Ironically, this is largely because most people are able to hear and talk, according to Peggy Linn Prosser, a deaf American who has been living in Japan since 1991 and working as a teacher and consultant to deaf people in a number of different organizations.

“Deaf people who are used to sign language can express themselves through body language and have a better chance of transmitting a message, whereas hearing people tend to be pressured to use words, often making themselves more difficult to be understood,” Prosser said.

In April, Prosser and colleague Mami Nomura opened Japan ASL Volution, a school that teaches American sign language, in Tokyo’s Yoyogi district.

The school has 105 students, about 80 of whom are deaf and are studying the language to increase the number of opportunities open to them.

According to Prosser, deaf people in Japan are often ostracized and consequently have lower self-esteem than those in a similar situation in the United States.

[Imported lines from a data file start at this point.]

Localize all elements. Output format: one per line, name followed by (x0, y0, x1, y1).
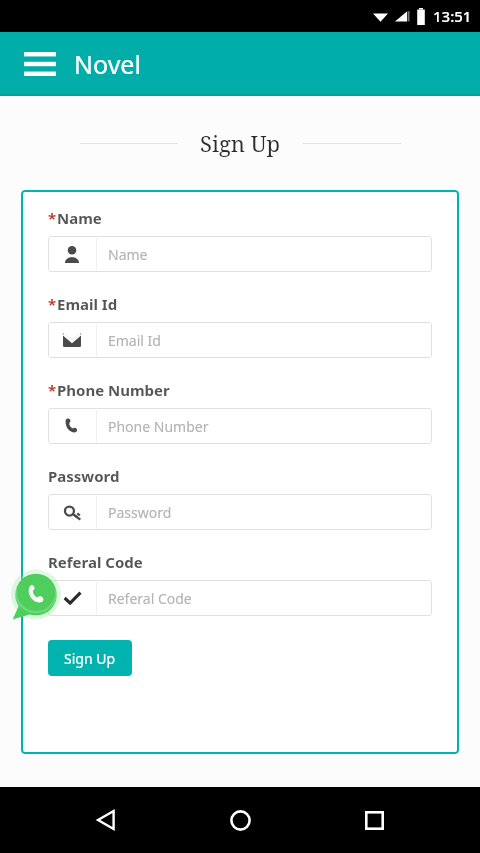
staticText: * (48, 380, 57, 400)
button[interactable]: Email Id (48, 322, 432, 358)
button[interactable]: Phone Number (48, 408, 432, 444)
staticText: 13:51 (433, 6, 472, 26)
staticText: Password (48, 466, 120, 486)
staticText: Name (57, 208, 102, 228)
button[interactable]: Sign Up (48, 640, 132, 676)
button[interactable]: Recent apps (346, 792, 402, 848)
staticText: Phone Number (57, 380, 170, 400)
button[interactable]: Home (212, 792, 268, 848)
button[interactable]: Password (48, 494, 432, 530)
button[interactable]: Name (48, 236, 432, 272)
staticText: Email Id (57, 294, 118, 314)
staticText: * (48, 208, 57, 228)
staticText: Email Id (108, 331, 161, 350)
staticText: Referal Code (48, 552, 143, 572)
staticText: Novel (74, 47, 141, 81)
staticText: Sign Up (64, 649, 116, 668)
staticText: Name (108, 245, 148, 264)
button[interactable]: Chat on WhatsApp (9, 570, 61, 622)
button[interactable]: Open navigation menu (20, 44, 60, 84)
staticText: * (48, 294, 57, 314)
button[interactable]: Back (78, 792, 134, 848)
staticText: Phone Number (108, 417, 209, 436)
button[interactable]: Referal Code (48, 580, 432, 616)
staticText: Sign Up (200, 128, 281, 158)
staticText: Password (108, 503, 172, 522)
staticText: Referal Code (108, 589, 192, 608)
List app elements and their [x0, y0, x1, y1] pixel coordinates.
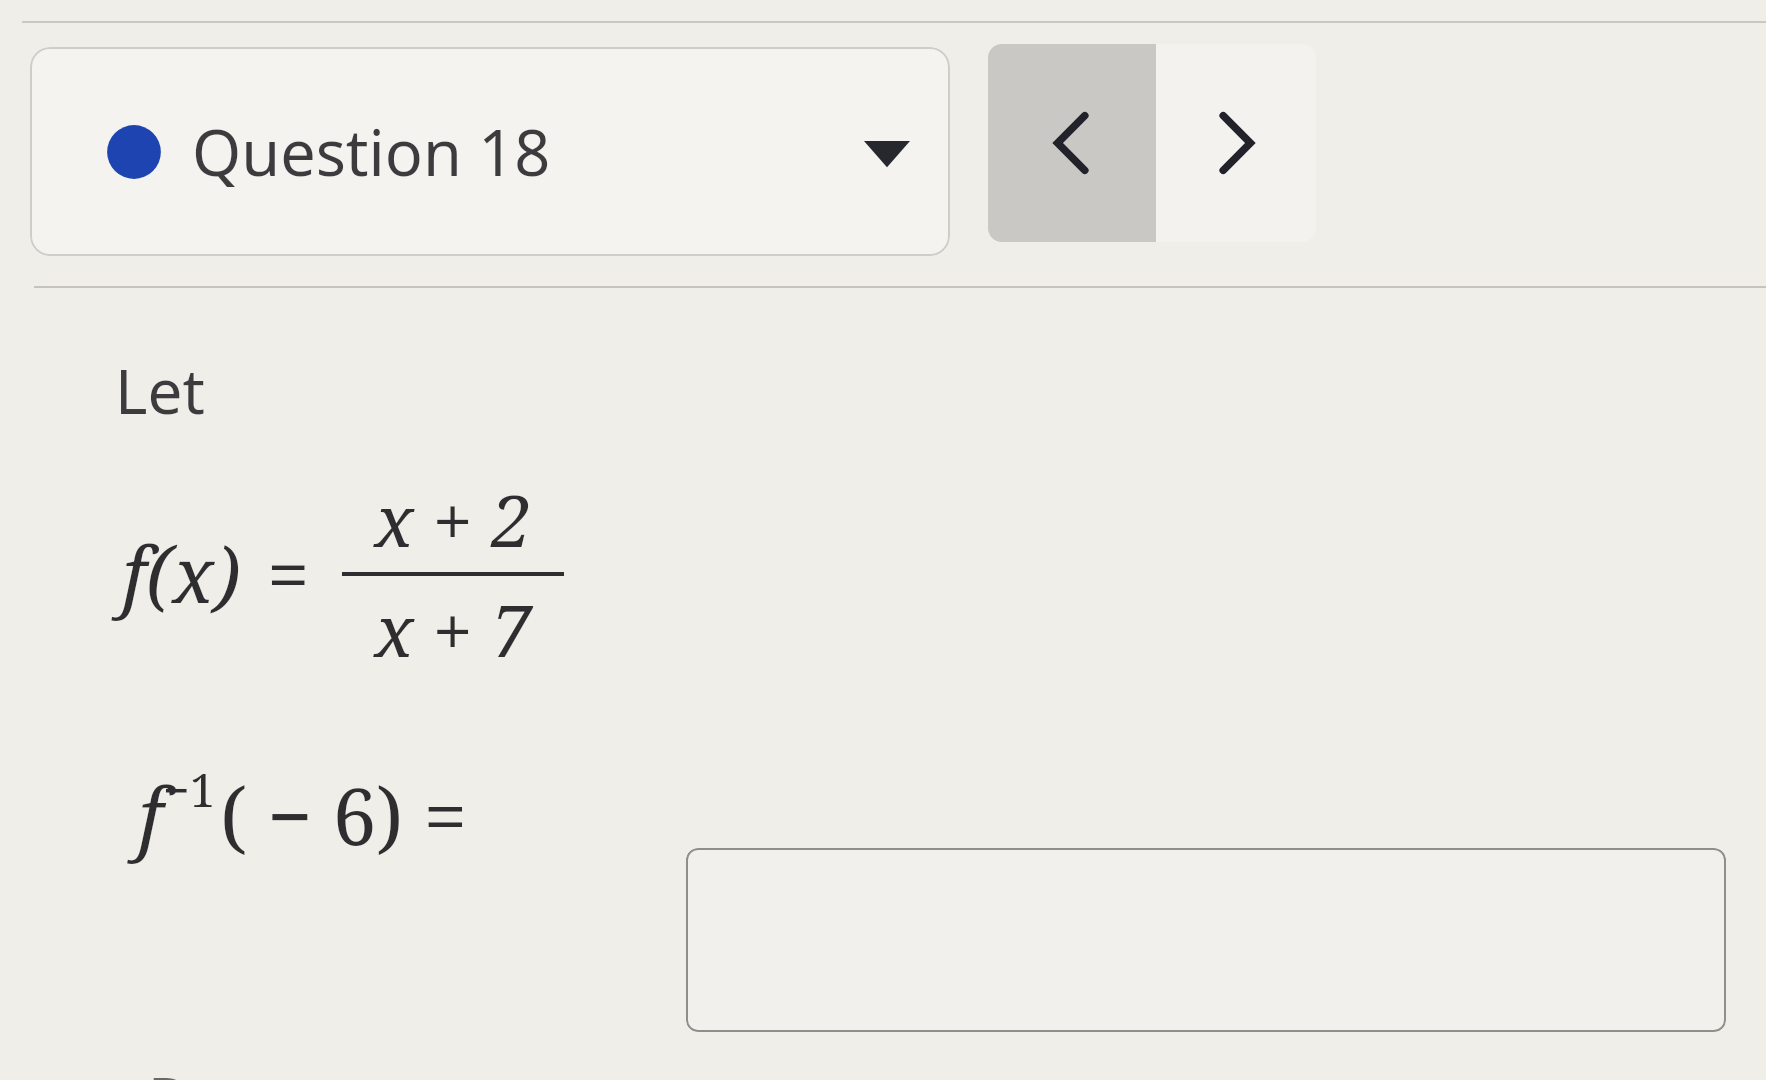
staticText: D: [148, 1058, 191, 1080]
button[interactable]: Answer input field: [686, 848, 1726, 1032]
staticText: Question 18: [192, 109, 551, 195]
staticText: −1: [163, 758, 216, 821]
staticText: ( − 6) =: [220, 762, 468, 868]
staticText: =: [267, 522, 310, 626]
staticText: f: [138, 762, 163, 868]
staticText: x + 2: [374, 470, 532, 568]
button[interactable]: Next question: [1156, 44, 1316, 242]
staticText: x + 7: [374, 580, 532, 678]
staticText: Let: [115, 348, 205, 432]
other: Open question list: [864, 135, 910, 169]
button[interactable]: Question 18: [30, 47, 950, 256]
staticText: f(x): [122, 522, 241, 626]
button[interactable]: Previous question: [988, 44, 1156, 242]
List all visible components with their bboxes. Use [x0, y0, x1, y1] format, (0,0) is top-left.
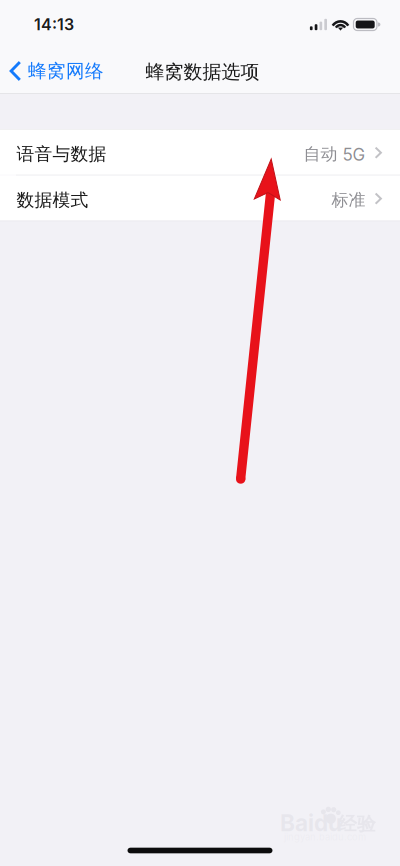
staticText: Baidu: [280, 809, 342, 837]
staticText: 标准: [332, 189, 366, 211]
staticText: 数据模式: [16, 189, 88, 211]
staticText: 14:13: [34, 15, 74, 34]
button[interactable]: 蜂窝网络: [0, 49, 114, 93]
staticText: 经验: [338, 812, 376, 836]
staticText: 语音与数据: [16, 143, 106, 165]
staticText: 蜂窝网络: [28, 59, 104, 83]
staticText: 自动 5G: [304, 144, 366, 165]
staticText: 蜂窝数据选项: [146, 60, 260, 84]
button[interactable]: 数据模式: [0, 176, 400, 221]
button[interactable]: 语音与数据: [0, 130, 400, 175]
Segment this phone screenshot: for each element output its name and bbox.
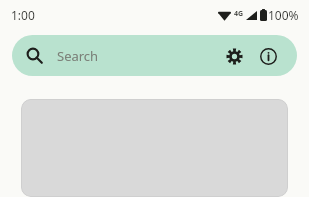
button[interactable]: Settings: [219, 41, 249, 71]
staticText: Search: [57, 47, 219, 65]
staticText: 100%: [268, 7, 299, 23]
staticText: 4G: [234, 9, 244, 19]
button[interactable]: Search: [12, 35, 297, 76]
staticText: 1:00: [11, 7, 35, 23]
button[interactable]: Information: [253, 41, 283, 71]
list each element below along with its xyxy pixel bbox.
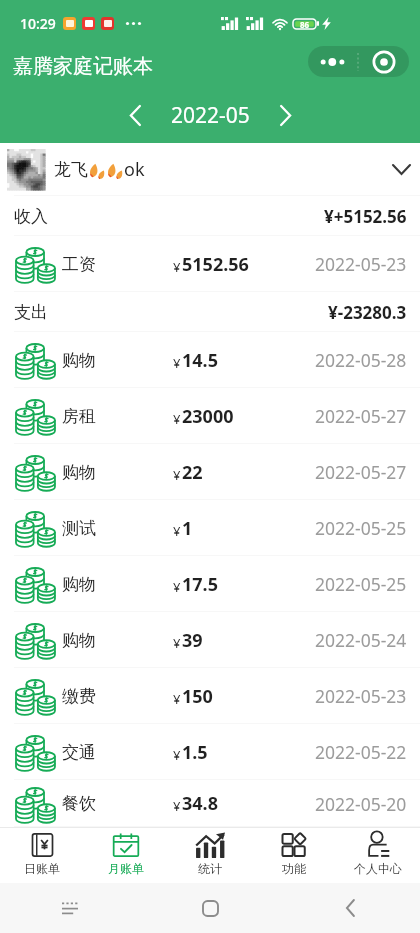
- button[interactable]: 工资: [0, 236, 420, 292]
- button[interactable]: Previous month: [112, 92, 158, 138]
- staticText: ¥: [173, 578, 181, 596]
- staticText: 2022-05-25: [315, 516, 407, 540]
- staticText: ¥: [173, 354, 181, 372]
- staticText: 购物: [62, 462, 96, 483]
- button[interactable]: 房租: [0, 388, 420, 444]
- staticText: 功能: [282, 861, 306, 876]
- button[interactable]: 月账单: [84, 828, 168, 883]
- staticText: 1.5: [182, 740, 208, 765]
- staticText: 日账单: [24, 861, 60, 876]
- staticText: ¥-23280.3: [328, 301, 407, 324]
- staticText: ¥: [173, 410, 181, 428]
- button[interactable]: 功能: [252, 828, 336, 883]
- staticText: 23000: [182, 404, 234, 429]
- staticText: 2022-05-28: [315, 348, 407, 372]
- staticText: 17.5: [182, 572, 218, 597]
- button[interactable]: Next month: [262, 92, 308, 138]
- staticText: ¥: [173, 634, 181, 652]
- staticText: 2022-05-25: [315, 572, 407, 596]
- staticText: 交通: [62, 742, 96, 763]
- staticText: 150: [182, 684, 213, 709]
- staticText: 支出: [14, 302, 48, 323]
- staticText: 2022-05-23: [315, 252, 407, 276]
- staticText: 购物: [62, 630, 96, 651]
- button[interactable]: 测试: [0, 500, 420, 556]
- staticText: 缴费: [62, 686, 96, 707]
- staticText: ¥+5152.56: [324, 205, 407, 228]
- button[interactable]: 个人中心: [336, 828, 420, 883]
- staticText: 个人中心: [354, 861, 402, 876]
- staticText: 测试: [62, 518, 96, 539]
- staticText: ok: [124, 157, 145, 182]
- staticText: 购物: [62, 350, 96, 371]
- staticText: ¥: [173, 690, 181, 708]
- staticText: ¥: [173, 797, 181, 815]
- button[interactable]: 餐饮: [0, 780, 420, 827]
- staticText: 2022-05-20: [315, 792, 407, 816]
- staticText: 购物: [62, 574, 96, 595]
- button[interactable]: Recents: [52, 890, 88, 926]
- staticText: 22: [182, 460, 203, 485]
- staticText: 1: [182, 516, 193, 541]
- staticText: ¥: [173, 258, 181, 276]
- staticText: 统计: [198, 861, 222, 876]
- staticText: 2022-05-22: [315, 740, 407, 764]
- staticText: 收入: [14, 206, 48, 227]
- button[interactable]: 购物: [0, 556, 420, 612]
- button[interactable]: 购物: [0, 444, 420, 500]
- staticText: 工资: [62, 254, 96, 275]
- button[interactable]: Home: [192, 890, 228, 926]
- staticText: 2022-05-27: [315, 404, 407, 428]
- staticText: 2022-05: [171, 101, 250, 130]
- staticText: 14.5: [182, 348, 218, 373]
- button[interactable]: 龙飞: [0, 143, 420, 196]
- staticText: 2022-05-27: [315, 460, 407, 484]
- button[interactable]: 缴费: [0, 668, 420, 724]
- staticText: 龙飞: [54, 159, 88, 180]
- staticText: ¥: [173, 466, 181, 484]
- staticText: 34.8: [182, 791, 218, 816]
- staticText: 86: [300, 19, 310, 29]
- button[interactable]: 统计: [168, 828, 252, 883]
- staticText: 39: [182, 628, 203, 653]
- staticText: 餐饮: [62, 793, 96, 814]
- staticText: 房租: [62, 406, 96, 427]
- staticText: 5152.56: [182, 252, 249, 277]
- button[interactable]: 日账单: [0, 828, 84, 883]
- button[interactable]: 购物: [0, 612, 420, 668]
- staticText: ¥: [173, 522, 181, 540]
- staticText: 2022-05-24: [315, 628, 407, 652]
- staticText: 月账单: [108, 861, 144, 876]
- staticText: 10:29: [20, 14, 56, 33]
- staticText: ¥: [173, 746, 181, 764]
- staticText: 嘉腾家庭记账本: [13, 54, 153, 79]
- button[interactable]: 交通: [0, 724, 420, 780]
- staticText: 2022-05-23: [315, 684, 407, 708]
- button[interactable]: 购物: [0, 332, 420, 388]
- button[interactable]: Mini window controls: [308, 46, 409, 77]
- button[interactable]: Back: [332, 890, 368, 926]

Prosser believes that by studying American sign language, which is strongly rooted in U.S. culture, deaf Japanese people can learn about deaf communities in other countries and discover new opportunities.

“Deaf people in Japan believe they cannot do certain things even though they are totally capable of doing them, largely because of discrimination and an insufficient level of acceptance in society,” Prosser said. “One of the roles (of our school) is to communicate to these people their rights and possibilities.”

In the U.S., the rights of deaf people have been gradually advanced over the years.

A breakthrough for deaf people occurred in 1988, at Washington’s Gallaudet University, which was established in 1864 for the deaf and hard of hearing. The university named its first deaf president after a protest movement that Prosser, then a student at the school, said deeply affected her.

On the legal front, the Americans with Disabilities Act of 1990 confirmed the rights of people with disabilities to equal access to essential areas of society, including civic participation, employment opportunities and the economic mainstream.

As U.S. society has become better equipped to accommodate deaf people, the deaf community has come to see itself as a subculture and a linguistic minority.

Prosser said the multicultural nature of the U.S. enables it to accept the deaf as a new type of cultural group. It is this “new culture” that she wants people to explore.

Prosser believes that normalization for the deaf can only be accomplished when their language is recognized as a language — like English or Japanese — and business is generated from it. This will not happen as long as deaf people are perceived as being handicapped and jobs in the deaf community exist only on a voluntary basis.

“There are many people working as volunteers for the deaf, like interpreters,” she said. “Their intentions are good, but as long as it’s voluntary, the quality (of the work) cannot be controlled.”

She questions why sign language translators should remain unpaid, unlike translators of spoken languages.

“I want the level of volunteer interpretation to be elevated from welfare to business and show that American sign language, just like normal English, can be turned into big business,” she said. “This in turn will increase the social participation of deaf people and realize true equality.”